WHATEVER one may think of it, the choice of the people of the United States of America of Donald Trump as their new president has to be respected. As election day dawned on Tuesday, there was nothing between the Democratic Party’s Hillary Clinton and the Republican Party nominee Donald Trump, who certainly divided opinion with his utterances – many of them off-the-wall – throughout a deeply-divisive campaign, which saw him coming from being a rank outsider, even within his own party, to snatching the big prize.
In the final eleven days leading up to polling day, the Trump campaign was given a badly-needed boost when the controversy over the use of a public email server by Ms Clinton when she was US Secretary of State was re-ignited by the FBI’s director James Comey. The timing of the latest revelations led to allegations of unwarranted political interference by the FBI man which was wholly inappropriate and, even though he subsequently said there was no case to answer, the damage was already inflicted.
The prospects of Donald Trump being elected grew at just the right time for him and the more his chances were talked up, the more likely the prospect of his being elected became. It all came down to which candidate was able to get more of their supporters out to vote, especially in the so-called swing states.
Eventually, most of the high-profile Republicans who had been reluctant to vote for Trump – because they considered him a maverick and not truly representative of the party’s values – rowed in behind him. Ironically, the powerful Christian right faction backed him too despite the fact that many of his utterances on the campaign trail were both uncharitable and unchristian.

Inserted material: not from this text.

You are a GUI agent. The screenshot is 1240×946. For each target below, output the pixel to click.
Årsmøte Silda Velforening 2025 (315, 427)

A lot of those who voted for Hillary Clinton did so because they considered her the lesser of two evils – hardly a great endorsement to give to a potential leader of one of the most powerful countries in the so-called free world. Despite the amount of groups that Trump insulted during his campaign – from African Americans, Muslims and Hispanics to all the women who viewed him as a misogynist – he prevailed.
President Barack Obama was given the job of mobilising the African American vote that was so crucial to his election for two terms of office at the White House to back Hillary Clinton, however it seemed that they were not prepared to turn out in the same numbers to endorse a rich white woman, largely funded by big corporate donations. Her biggest constituency comprised the more liberal female voters across all ethnic groups hoping to see the proverbial glass ceiling broken by electing the first woman President of the United States of America.

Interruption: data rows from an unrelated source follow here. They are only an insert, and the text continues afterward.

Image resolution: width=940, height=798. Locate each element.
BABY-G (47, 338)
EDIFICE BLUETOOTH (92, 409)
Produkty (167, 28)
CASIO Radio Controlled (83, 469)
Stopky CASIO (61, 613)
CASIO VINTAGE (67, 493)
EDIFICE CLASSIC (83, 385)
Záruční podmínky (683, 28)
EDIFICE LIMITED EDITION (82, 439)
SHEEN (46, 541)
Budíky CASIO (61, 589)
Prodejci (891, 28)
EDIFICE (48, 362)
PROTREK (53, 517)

Trump, on the other hand, tapped into the anger and insecurity of the millions of blue collar workers across America who lost their jobs, especially in manufacturing, as globalisation saw them outsourced to other countries offering cheaper labour, leaving vast industrial wastelands and their attendant social problems. This large, mainly male constituency liked his ‘Let’s make America great again’ rhetoric, his macho posturing on the Second Amendment right to bear arms and his locker room talk.

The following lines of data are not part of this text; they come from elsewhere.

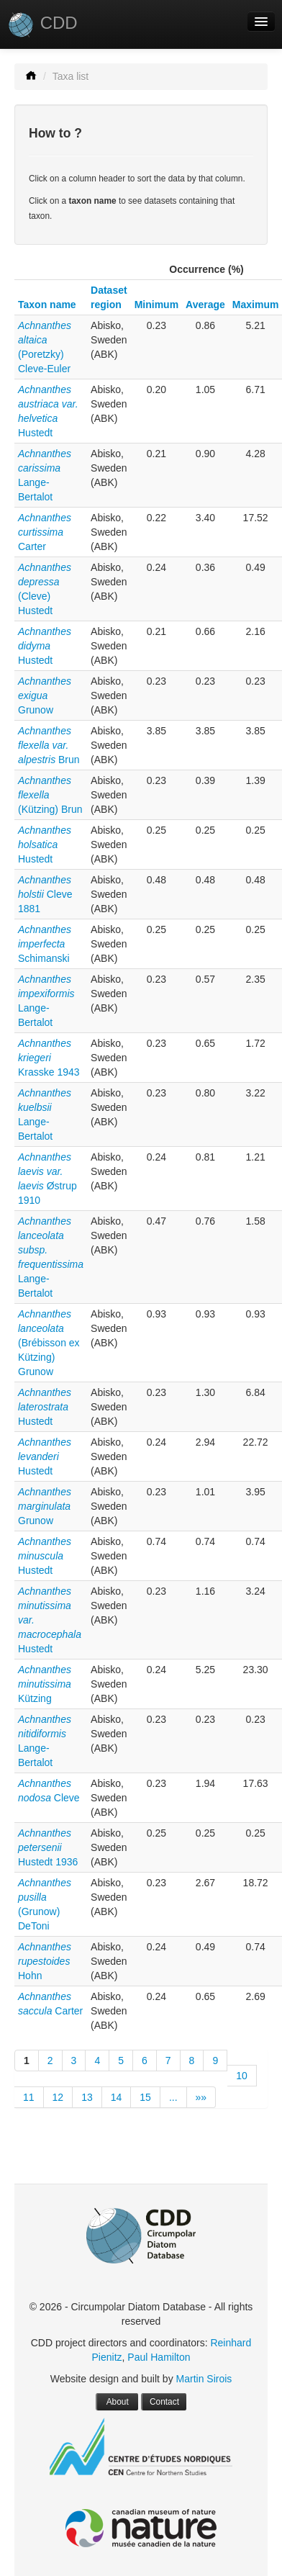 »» (201, 2097)
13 (87, 2097)
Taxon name (47, 304)
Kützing (44, 1684)
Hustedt (44, 646)
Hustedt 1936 (48, 1847)
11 (29, 2097)
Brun (49, 745)
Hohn (44, 1961)
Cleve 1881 (45, 894)
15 (145, 2097)
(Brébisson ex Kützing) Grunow (49, 1342)
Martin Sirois (204, 2378)
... (173, 2097)
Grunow (44, 695)
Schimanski (44, 944)
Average (205, 304)
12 (58, 2097)
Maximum (255, 304)
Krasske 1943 (49, 1057)
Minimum (156, 304)
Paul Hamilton (158, 2357)
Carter (44, 532)
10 (241, 2075)
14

They are people who had nothing more to lose by electing Trump as nobody else in the political establishment had done anything for them, only let their plight and disaffection fester further. Even though it was opportunistic on his part, Trump’s campaign did a great service by highlighting the huge divide in the United States between the ‘haves’ and the ‘have-nots’ which both the Democratic and Republican parties, heretofore, were content to sweep under the carpet to a huge extent.
The new incumbent will be forced to address this problem because there are a lot of disaffected people out there who have been exercised by the Trump campaign and will want to see his words backed up by addressing their plight addressed in a tangible way.
Alienation seemed to be Donald Trump’s stock in trade and, despite his personal achievement of going from being a no-hoper to become the American president-elect, he was not a team player within the party he aligned himself with. The Republican Party is going to have to integrate Trump and his supporters into the fold and has some rebuilding to do after it was, effectively, used by him purely to pursue his own personal ambitions.
Things like the mutual admiration society that he created with Russia’s President Vladimir Putin also frightened a lot of Americans, but not enough to reject him at the ballot box. In his acceptance speech on Wednesday morning, which was gracious and statesmanlike, Donald Trump promised to be all things to all people and rowed back on the hateful sentiments that ignited his campaign by saying that his presidency would be inclusive of all of Americans, however these words need to be backed up by sincere and meaningful actions.
When this extraordinary US presidential campaign is analysed in greater detail by both of the main parties and political pundits generally, it will provide plenty of food for thought. It highlighted the growing disconnect between the mainstream political parties and the ordinary people, and it will be a case of God help America if they and the new president ignore this seriously worrying worldwide trend.